After setting up an art studio in a hangar at the Cal City airport, Rudolph decided that the site specified for The Portal, Desert Butte, required an austere minimalist design which speaks to the surrounding desert environment where efforts of survival require expending little energy at a time in order to survive the heat and water limitations. Leaving his Eastern European ornamentation of Baroque buildings behind, the Golden West of the California High Desert particularly in Mojave is perhaps less about presence and more about the enormity of what's missing including the remnants of a future left behind in the
past. To speak to this unanswered presence Rudolph began executing ceramic tiles with photographs of missing California children burnt into clay in a Mexican faience and underglaze technique that rendered the tile images in a sunburned dust color that nearly blends itself with the desert ground. Instead of the angels opening a doorway to a sacred salvation, his tiles would be placed flat and square on a minimalist doorway, with Heaven and Hell butted together back to back where one leads to directly to the other -- like a Hollywood sign for California City -- a new city of angels, and a memorial to the missing innocence that has been lost.


In 1979, The Pop Group debuted their single "She is Beyond Good and Evil" a blend of disco-funk-punk that band member Mike Stewart saw as dissolving the divisions between poetry and politics. Stewart described the song as being about unconditional love as a revolutionary force -- where idealism and energy mix poetic, existential, and political yearnings with the romantic idea of passing through nihilism and emerging on the other side with something positive, something beyond. "She" as illustrated by Rudolph is perhaps a missing child -- a girl once known in California, gone, now beyond good and evil in her innocence lost or place unknown. In memoriam, The Portal resurrects the images of these children, the missing, neither here nor there, but lost perhaps forever on the River Styx, only to emerge again rendered in golem clay for centuries to come on The Portal's Heaven side. Stuck in the past, without present or future, Rudolph offers the missing with a monument in an earthly threshold dedicated to the lost, to a nowhere we imagine as meant just for them beyond good or evil -- if only we can find it, or them.

To this intent, Rudolph expected to work with children and youth from California City to reinsert the memory of childhood innocence and to influence the appearance of the two sides of Heaven and Hell. After attending council meetings and engaging discussions about the project with initial responses from the local high school, and arts commission, he found his emails eventually went unreturned. Initially embraced, The Portal was becoming another chaotic quest for the impossible rebuilding of utopia that had been abandoned already by California City. Balancing between the success and failure of The Portal before his visa expired, Rudolph displayed his ongoing project in the "Under Construction" exhibition at Antelope Valley College Art Gallery in an experimental format of works in progress that brought The Portal and its artistic chaotic pursuit into the college gallery to explore how challenges, questions, and failures combine in the never ending process of making where success and failure are located both inside and beyond the gallery, the studio, a space transitioned through a doorway to somewhere, anywhere else located in basically the same place. The Portal's tagline paradoxically affirms -- "see you on the other side."
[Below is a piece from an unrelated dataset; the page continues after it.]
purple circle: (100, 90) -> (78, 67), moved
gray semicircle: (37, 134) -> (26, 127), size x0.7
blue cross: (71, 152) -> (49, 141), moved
Prior to his return back to the East, Rudolph finalized one half of his Portal (Heaven) that is installed at the Cultural Center of California City -- an outdoor collection of eclectic sculpture and artwork off of the 14 Freeway North from Los Angeles just before Lutie Ave on California City Blvd 93501. His act of creating The Portal as a golem made of clay, fired in the heat of the desert and rendered in form as a monument that will one day return back to dust only to be reborn again by another visionary seeking transcendence, represents the continual cycle of utopia -- the no place we pass through at California City. As such, the project had seen its share of difficulties and challenges defined by an artist and this place that embraces its failures at the edge of Los Angeles -- a desert utopia already defined as a portal to paradise lost.

Perhaps it's better not to see The Portal in its absolute existence, but to imagine its potentiality of becoming again and again. Rudolph's vision was to "take the shattered pieces and put them back together, to build a monument out of the scattered thoughts of memory from your earliest days... The portal is a passage, passing through, things appear as if they have been given or taken, depending on your point of view. But this is all fiction of course. The world is as it is." Just outside of California City, Richard Branson's Virgin Galactic SpaceShipTwo glides through the sky performing touch and goes at the nearby Mojave Air and Space Port -- another site for desert dreamers looking to expand upward rather than westward a search for utopia above us where space is infinite, and the next California City looms larger and better, with nothingness or nothing but endless opportunity. In the California West, it always begins again -- as long as the sun also rises.